Publié le 14 novembre 1996
Thèse soutenue le 14 novembre 1996 pour obtenir le grade de Docteur de l'Université Joseph Fourier de Grenoble I - Spécialité : Biologie

Résumé :
L'endocytose est le terme employé pour définir le processus biologique qui permet à une cellule d'internaliser du matériel extra-cellulaire dans des vésicules dérivées de sa propre membrane plasmique. L'amibe Dictyostelium discoideum est un modèle particulièrement adapté à ce type d'étude puisque c'est par l'endocytose qu'elle assure sa fonction vitale de nutrition. À ce jour, certaines protéines jouant un rôle dans le trafic endocytaire ont déjà été caractérisées. Mais cette liste est loin d'être exhaustive. Mon travail de thèse a consisté à purifier le compartiment endocytaire de l'amibe afin de caractériser et identifier les protéines qui lui sont associées. L'obtention de matériel de très grande pureté reste une difficulté majeure pour l'étude des protéines associées aux compartiments subcellulaires. Une technique, appelée fractionnement magnétique, a été adaptée de la littérature afin d'isoler des vésicules d'endocytose de très grande pureté. Les protéines associées à ces vésicules sont peu abondantes puisqu'elles représentent au total moins de 1 % (masse/masse) des protéines totales de la cellule. Une analyse par électrophorèse sur gel d'acrylamide révèle la présence d'au moins une centaine de protéines.
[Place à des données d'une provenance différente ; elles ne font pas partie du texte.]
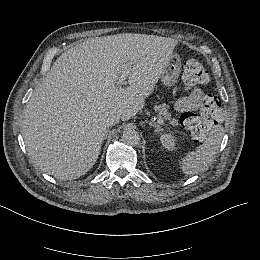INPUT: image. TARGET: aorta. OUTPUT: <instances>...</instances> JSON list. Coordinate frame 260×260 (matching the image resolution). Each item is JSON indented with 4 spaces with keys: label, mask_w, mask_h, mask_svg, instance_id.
Here are the masks:
<instances>
[{
    "label": "aorta",
    "mask_w": 260,
    "mask_h": 260,
    "mask_svg": "<svg viewBox=\"0 0 260 260\" xmlns=\"http://www.w3.org/2000/svg\"><path fill=\"white\" fill-rule=\"evenodd\" d=\"M122 141L128 145H138L140 142V135L133 127H127L122 133Z\"/></svg>",
    "instance_id": "1"
}]
</instances>
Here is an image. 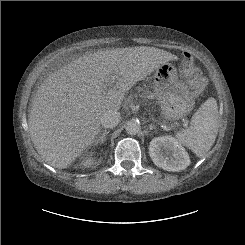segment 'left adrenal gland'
I'll use <instances>...</instances> for the list:
<instances>
[{"label": "left adrenal gland", "instance_id": "left-adrenal-gland-1", "mask_svg": "<svg viewBox=\"0 0 245 245\" xmlns=\"http://www.w3.org/2000/svg\"><path fill=\"white\" fill-rule=\"evenodd\" d=\"M149 129H150V130H153V129H155V130H156V126H155V125H153V124H150V125H149Z\"/></svg>", "mask_w": 245, "mask_h": 245}]
</instances>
Des séquences protéiques partielles ont été obtenues par microséquençage à partir d'une vingtaine de protéines majeures. Parmi celles-ci, une recherche d'homologie de séquence dans les banques de donnés a permis d'identifier et parfois de donner les premières informations de séquences sur :
Une protéine de la famille des petites protéines G (rab7) : cinq sous unités de l'ATPase à protons de type vacuolaire ; une protéase à cystéine et une protéase de type cathepsine D ; l'actine ; une protéine de 25 kDa dont le rôle et la localisation sont encore à l'étude.
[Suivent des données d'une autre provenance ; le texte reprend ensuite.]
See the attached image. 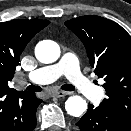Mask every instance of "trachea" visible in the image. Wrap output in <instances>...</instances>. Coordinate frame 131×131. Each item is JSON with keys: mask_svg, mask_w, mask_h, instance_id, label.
<instances>
[{"mask_svg": "<svg viewBox=\"0 0 131 131\" xmlns=\"http://www.w3.org/2000/svg\"><path fill=\"white\" fill-rule=\"evenodd\" d=\"M61 89L65 90V91H74L75 87L71 84H64L61 86ZM27 90L29 91H34V92H40L42 91V88L36 85H29L27 87Z\"/></svg>", "mask_w": 131, "mask_h": 131, "instance_id": "trachea-1", "label": "trachea"}]
</instances>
À partir des séquences partielles de ces protéines nous avons produit des anticorps polyclonaux. Ces anticorps ont montré que la plupart des protéines identifiées sont présentes très tôt dans les compartiments endocytaires. En parallèle, le matériel endocytaire purifié par fractionnement magnétique a été injecté à des souris en vue de la production d'anticorps monoclonaux. Un des anticorps monoclonaux obtenus est particulièrement intéressant. En effet il reconnaît une protéine membranaire localisée non seulement sur la membrane des vésicules d'endocytose mais aussi sur la membrane plasmique de l'amibe. L'identification et la caractérisation de la protéine reconnue par cet anticorps sont en cours. Grâce à l'identification des protéines endocytaires majeures et la production d'anticorps dirigés spécifiquement contre certaines protéines des vésicules d'endocytose. Nous avons d'une part répondu à un certain nombre de questions concernant la nature des protéines impliquées dans le processus endocytaire chez l'amibe Dictyostelium discoideum, et d'autre par produit des outils d'études. Nous désirons maintenant utiliser ces outils pour aller de l'avant dans la caractérisation du processus endocytaire chez cette amibe mais aussi dans d'autres systèmes cellulaires tels que le macrophage et le neutrophile.

Jury :
Président : M. Pierre Vignais
Rapporteur : M. Jean Gruenberg
Rapporteur : M. Jean-Pierre Henry
Examinateur : M. Jérôme Garin
Examinateur : M. Michel Satre

Mots-clés :
Microséquençage de protéines, identification de protéines, endocytose, Dictyostelium discoideum, V-H+ATPase, protéase à cystéine, cathepsine D, Rab7, actine.